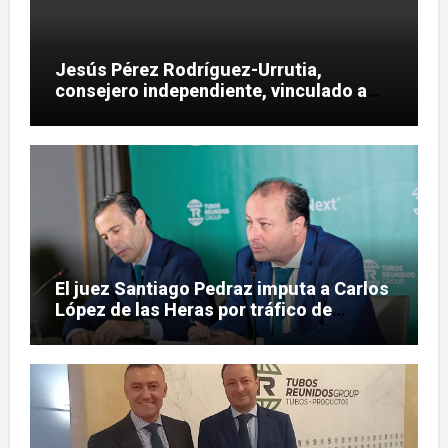
Jesús Pérez Rodríguez-Urrutia,
consejero independiente, vinculado a
maniobras en el rescate de Tubos
Reunidos
El juez Santiago Pedraz imputa a Carlos
López de las Heras por tráfico de
influencias en el caso Leire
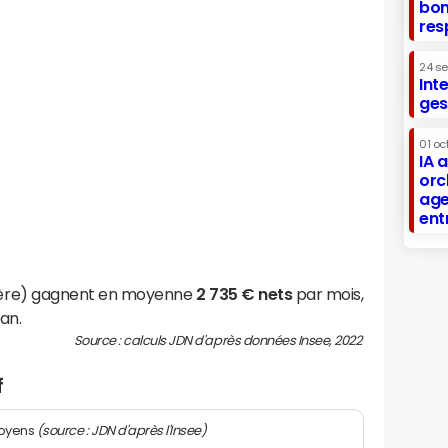
bon
res
24 s
Int
ges
01 oc
IA 
orc
age
ent
(Isère) gagnent en moyenne
2 735 € nets
par mois,
an.
Source : calculs JDN d'après données Insee, 2022
f
(source : JDN d'après l'Insee)
moyens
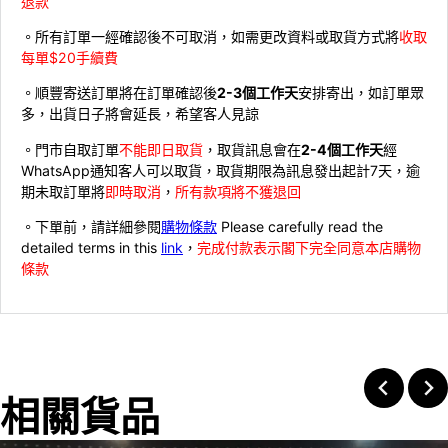
退款
。所有訂單一經確認後不可取消，如需更改資料或取貨方式將
收取
每單$20手續費
。順豐寄送訂單將在訂單確認後
2-3個工作天
安排寄出，如訂單眾
多，出貨日子將會延長，希望客人見諒
。門市自取訂單
不能即日取貨
，取貨訊息會在
2-4個工作天
經
WhatsApp通知客人可以取貨，取貨期限為訊息發出起計7天，逾
期未取訂單將
即時取消
，
所有款項將不獲退回
。下單前，請詳細參閱
購物條款
Please carefully read the
detailed terms in this
link
，
完成付款表示閣下完全同意本店購物
條款
相關貨品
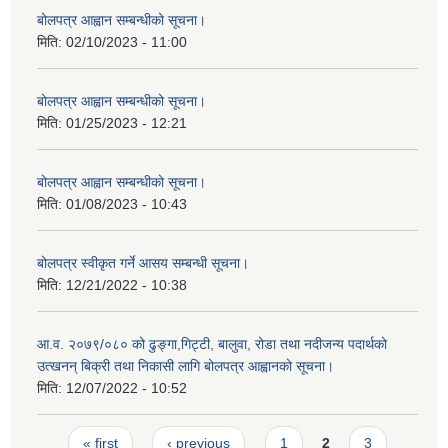
बोलपत्र आह्वान सम्बन्धीको सूचना।
मिति:
02/10/2023 - 11:00
बोलपत्र आह्वान सम्बन्धीको सूचना।
मिति:
01/25/2023 - 12:21
बोलपत्र आह्वान सम्बन्धीको सूचना।
मिति:
01/08/2023 - 10:43
बोलपत्र स्वीकृत गर्ने आसय सम्बन्धी सूचना।
मिति:
12/21/2022 - 10:38
आ.व. २०७९/०८० को ढुङ्गा,गिट्टी, बालुवा, रोडा तथा नदीजन्य पदार्थको
उत्खनन् बिक्री तथा निकासी लागि बोलपत्र आह्वानको सूचना।
मिति:
12/07/2022 - 10:52
Pages
« first
‹ previous
1
2
3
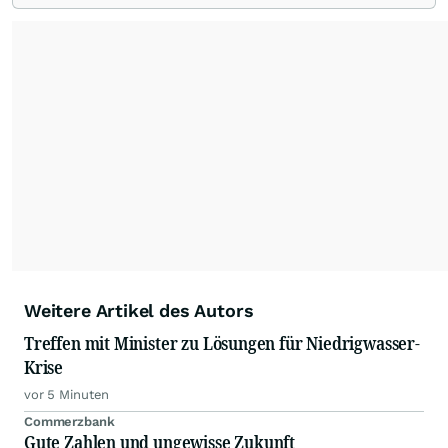
von allen wichtigen Finanzstandorten der Welt.
Die Nutzung der Inhalte in Form eines RSS-
Feeds ist ausschließlich für private und nicht
kommerzielle Internetangebote zulässig. Eine
dauerhafte Archivierung der dpa-AFX-
Nachrichten auf diesen Seiten ist nicht zulässig.
Alle Rechte bleiben vorbehalten. (dpa-AFX)
Weitere Artikel des Autors
Treffen mit Minister zu Lösungen für Niedrigwasser-
Krise
vor 5 Minuten
Commerzbank
Gute Zahlen und ungewisse Zukunft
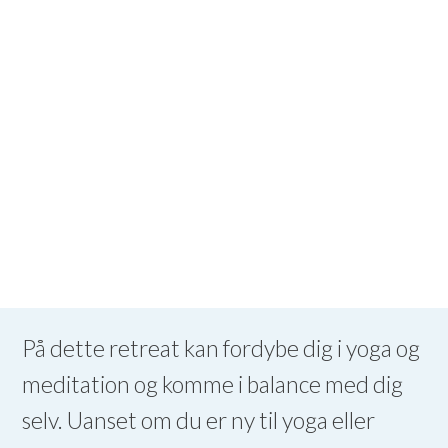
På dette retreat kan fordybe dig i yoga og
meditation og komme i balance med dig
selv. Uanset om du er ny til yoga eller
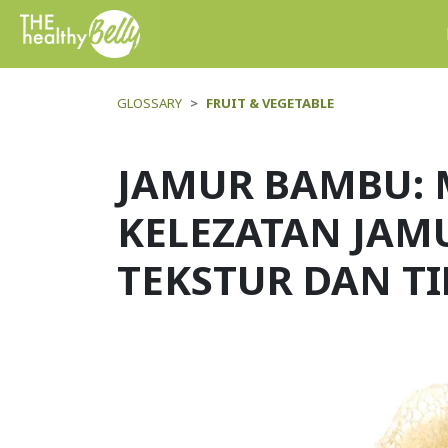
GLOSSARY
FRUIT & VEGETABLE
JAMUR BAMBU:
KELEZATAN JAMU
TEKSTUR DAN T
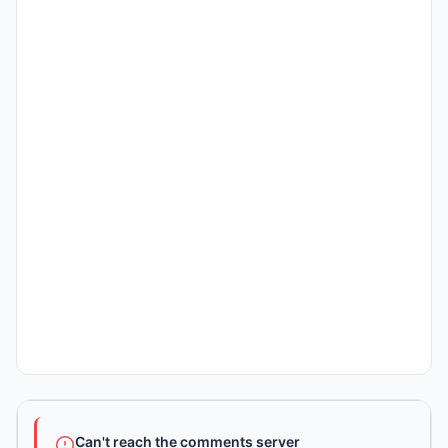
Can't reach the comments server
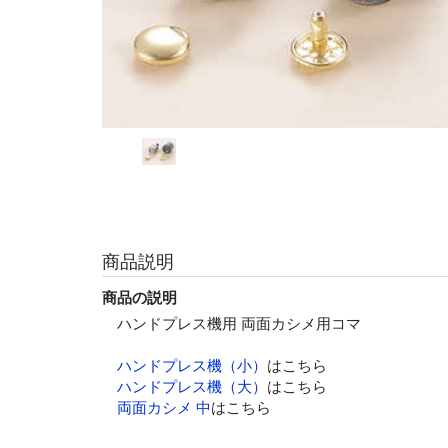
商品説明
商品の説明
ハンドプレス機用 両面カシメ用コマ
ハンドプレス機（小）
はこちら
ハンドプレス機（大）
はこちら
両面カシメ 中
はこちら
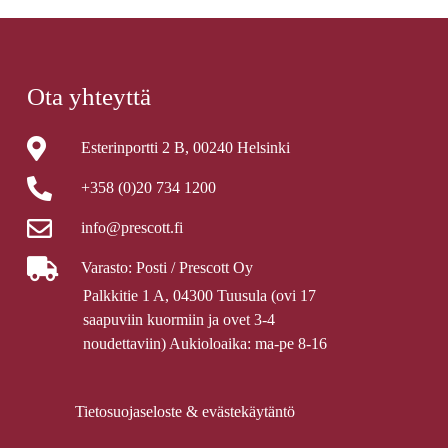
Ota yhteyttä
Esterinportti 2 B, 00240 Helsinki
+358 (0)20 734 1200
info@prescott.fi
Varasto: Posti / Prescott Oy
Palkkitie 1 A, 04300 Tuusula (ovi 17
saapuviin kuormiin ja ovet 3-4
noudettaviin) Aukioloaika: ma-pe 8-16
Tietosuojaseloste & evästekäytäntö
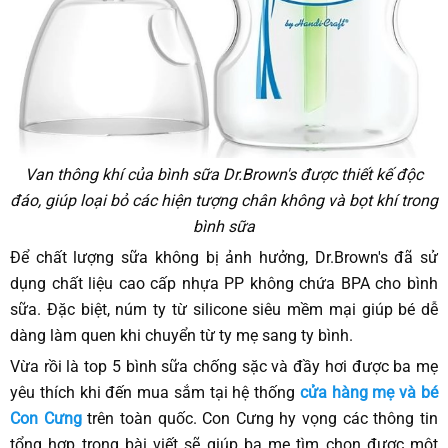
Van thông khí của bình sữa Dr.Brown's được thiết kế độc
đáo, giúp loại bỏ các hiện tượng chân không và bọt khí trong
bình sữa
Để chất lượng sữa không bị ảnh hưởng, Dr.Brown's đã sử
dụng chất liệu cao cấp nhựa PP không chứa BPA cho bình
sữa. Đặc biệt, núm ty từ silicone siêu mềm mại giúp bé dễ
dàng làm quen khi chuyển từ ty mẹ sang ty bình.
Vừa rồi là top 5 bình sữa chống sặc và đầy hơi được ba mẹ
yêu thích khi đến mua sắm tại hệ thống
cửa hàng mẹ và bé
Con Cưng
trên toàn quốc. Con Cưng hy vọng các thông tin
tổng hợp trong bài viết sẽ giúp ba mẹ tìm chọn được một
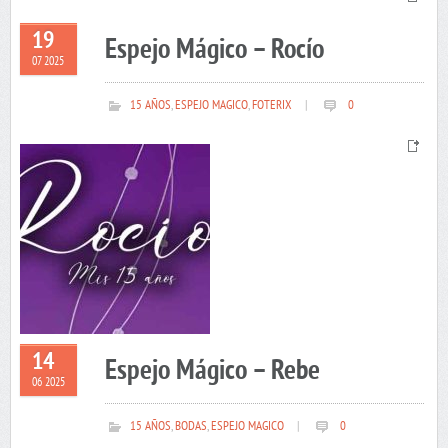
19
Espejo Mágico – Rocío
07 2025
15 AÑOS
,
ESPEJO MAGICO
,
FOTERIX
|
0
14
Espejo Mágico – Rebe
06 2025
15 AÑOS
,
BODAS
,
ESPEJO MAGICO
|
0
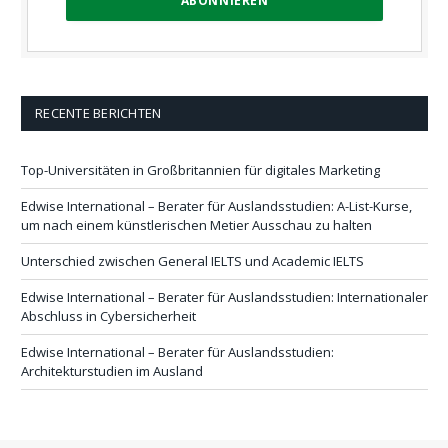
RECENTE BERICHTEN
Top-Universitäten in Großbritannien für digitales Marketing
Edwise International – Berater für Auslandsstudien: A-List-Kurse,
um nach einem künstlerischen Metier Ausschau zu halten
Unterschied zwischen General IELTS und Academic IELTS
Edwise International – Berater für Auslandsstudien: Internationaler
Abschluss in Cybersicherheit
Edwise International – Berater für Auslandsstudien:
Architekturstudien im Ausland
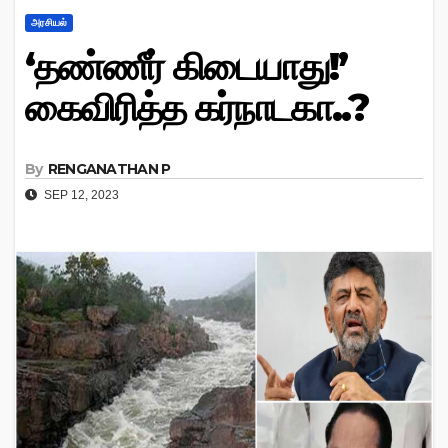
அரசியல்
‘தண்ணீர் கிடையாது!’
கைவிரித்த கர்நாடகா..?
By
RENGANATHAN P
SEP 12, 2023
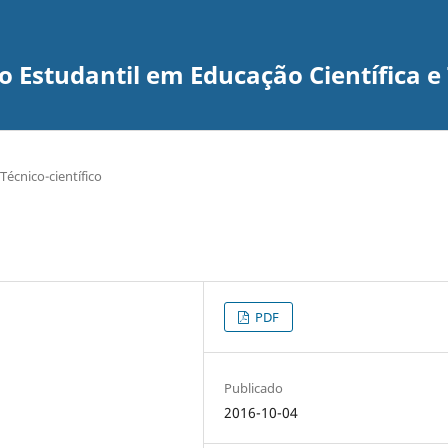
 Estudantil em Educação Científica e
Técnico-científico
PDF
Publicado
2016-10-04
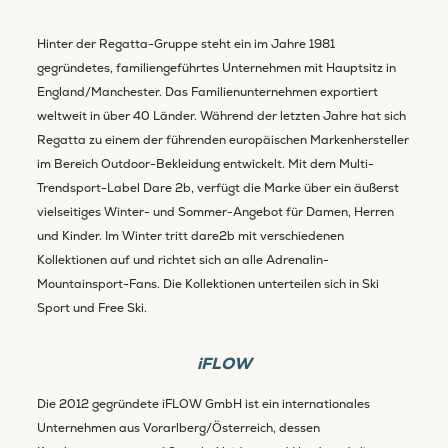
Hinter der Regatta-Gruppe steht ein im Jahre 1981
gegründetes, familiengeführtes Unternehmen mit Hauptsitz in
England/Manchester. Das Familienunternehmen exportiert
weltweit in über 40 Länder. Während der letzten Jahre hat sich
Regatta zu einem der führenden europäischen Markenhersteller
im Bereich Outdoor-Bekleidung entwickelt. Mit dem Multi-
Trendsport-Label Dare 2b, verfügt die Marke über ein äußerst
vielseitiges Winter- und Sommer-Angebot für Damen, Herren
und Kinder. Im Winter tritt dare2b mit verschiedenen
Kollektionen auf und richtet sich an alle Adrenalin-
Mountainsport-Fans. Die Kollektionen unterteilen sich in Ski
Sport und Free Ski.
iFLOW
Die 2012 gegründete iFLOW GmbH ist ein internationales
Unternehmen aus Vorarlberg/Österreich, dessen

_Your goal_
Among the entries above, take the lines from the one with "Ota yhteyttä" through the one with "und Kinder. Im" and retype them exactly, leaving out the pictures.

_Finished exercise_
Ota yhteyttä
Esterinportti 2 B, 00240 Helsinki
+358 (0)20 734 1200
info@prescott.fi
Varasto: Posti / Prescott Oy
Palkkitie 1 A, 04300 Tuusula (ovi 17
saapuviin kuormiin ja ovet 3-4
noudettaviin) Aukioloaika: ma-pe 8-16
Tietosuojaseloste & evästekäytäntö
Van thông khí của bình sữa Dr.Brown's được thiết kế độc
đáo, giúp loại bỏ các hiện tượng chân không và bọt khí trong
bình sữa
Để chất lượng sữa không bị ảnh hưởng, Dr.Brown's đã sử
dụng chất liệu cao cấp nhựa PP không chứa BPA cho bình
sữa. Đặc biệt, núm ty từ silicone siêu mềm mại giúp bé dễ
dàng làm quen khi chuyển từ ty mẹ sang ty bình.
Vừa rồi là top 5 bình sữa chống sặc và đầy hơi được ba mẹ
yêu thích khi đến mua sắm tại hệ thống
cửa hàng mẹ và bé
Con Cưng
trên toàn quốc. Con Cưng hy vọng các thông tin
tổng hợp trong bài viết sẽ giúp ba mẹ tìm chọn được một
19
Espejo Mágico – Rocío
07 2025
15 AÑOS
,
ESPEJO MAGICO
,
FOTERIX
|
0
14
Espejo Mágico – Rebe
06 2025
15 AÑOS
,
BODAS
,
ESPEJO MAGICO
|
0
RECENTE BERICHTEN
Top-Universitäten in Großbritannien für digitales Marketing
Edwise International – Berater für Auslandsstudien: A-List-Kurse,
um nach einem künstlerischen Metier Ausschau zu halten
Unterschied zwischen General IELTS und Academic IELTS
Edwise International – Berater für Auslandsstudien: Internationaler
Abschluss in Cybersicherheit
Edwise International – Berater für Auslandsstudien:
Architekturstudien im Ausland
அரசியல்
‘தண்ணீர் கிடையாது!’
கைவிரித்த கர்நாடகா..?
By
RENGANATHAN P
SEP 12, 2023
 Estudantil em Educação Científica e
Técnico-científico
PDF
Publicado
2016-10-04
Hinter der Regatta-Gruppe steht ein im Jahre 1981
gegründetes, familiengeführtes Unternehmen mit Hauptsitz in
England/Manchester. Das Familienunternehmen exportiert
weltweit in über 40 Länder. Während der letzten Jahre hat sich
Regatta zu einem der führenden europäischen Markenhersteller
im Bereich Outdoor-Bekleidung entwickelt. Mit dem Multi-
Trendsport-Label Dare 2b, verfügt die Marke über ein äußerst
vielseitiges Winter- und Sommer-Angebot für Damen, Herren
und Kinder. Im Winter tritt dare2b mit verschiedenen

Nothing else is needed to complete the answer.